That woman didn’t need The Contortionist; she needed Scout. Scout can’t train people without the right papers, but thank God she’s about to get them.

The information age.

Raise your hand if you remember card catalogs. You know, those hulking wooden file cabinets crammed with musty index cards listing the author, title, and other details of a library’s holdings? Or how about encyclopedias? Back in the day, my parents sprang for a complete set of World Books that hogged three shelves in the living room bookcase and guided me all the way from a third grade poster on whales to a high school presentation on the Roman Empire.

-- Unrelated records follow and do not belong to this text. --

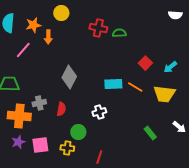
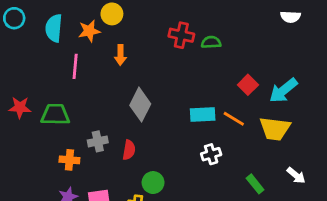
yellow circle: (61, 13) -> (112, 14), moved
orange arrow: (48, 37) -> (120, 55), moved
pink line: (23, 50) -> (75, 66), turned -36
cyan arrow: (170, 67) -> (283, 90), size x1.5
white cross: (99, 112) -> (211, 154), moved
orange cross: (19, 116) -> (69, 160), size x0.6

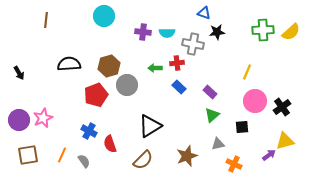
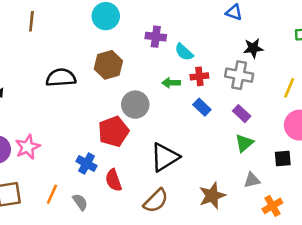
black star: (217, 32) -> (253, 48), moved
cyan semicircle: (167, 33) -> (184, 52), moved, turned 42
gray cross: (193, 44) -> (239, 75), moved
brown hexagon: (109, 66) -> (108, 65), moved
red pentagon: (96, 95) -> (113, 132), moved
orange cross: (234, 164) -> (272, 206), turned 35

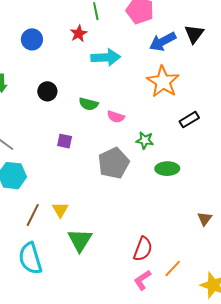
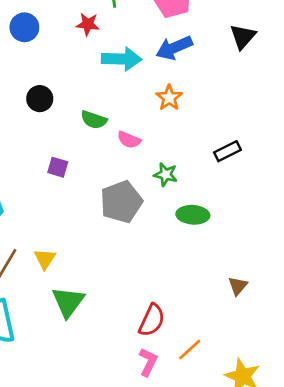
red star: (79, 34) -> (88, 24), turned 30
blue arrow: (163, 42) -> (174, 48), moved
orange star: (163, 82) -> (169, 98), moved, size x0.6
pink L-shape: (142, 280) -> (148, 362), turned 145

Nowadays, research tools like these are quaint antiquities. They’ve been supplanted by the internet, which can tell you nearly anything you want to know, no matter where you are or what time it is.

How far is it from Bangor to Bar Harbor? What’s the average healing time for a navel piercing? Does the Southern Powerlifting Federation allow the use of belts with velcro fastenings in deadlift competition? These are all questions I recently put to my intelligent phone, which delivered the goods (about 45 miles, 4-12 months, and yes) faster than I can fail a heavy squat.

But these are straightforward queries. There’s a right answer, which you can find at any number of different websites without fretting overmuch about the reliability of your sources.  Yeah, so Google Maps advises that the Maine trek is 46.6 miles, WikiAnswers says 45.8, and bangorinfo.com reports 44 — they’re close enough for government work, and anyway, what’s an extra mile or two when you’re on vacation.

But what about more complex inquiries?

Where should a family of five stay in Bar Harbor?  Are navel piercings hot, or are they trashy?  How can I pack twenty pounds onto my deadlift by July 28?  With these questions, there is no single correct answer; one forsakes the terra firma of certainty and plunges into the abyss of opinion.  Setting aside vacation planning and body art conundrums (I’ll handle those on my own time), there are tons of strength training websites out there that — surprise! — don’t all recommend the same thing.  In fact, the advice can be so conflicting it can make a grown woman blubber all over her Bosu ball.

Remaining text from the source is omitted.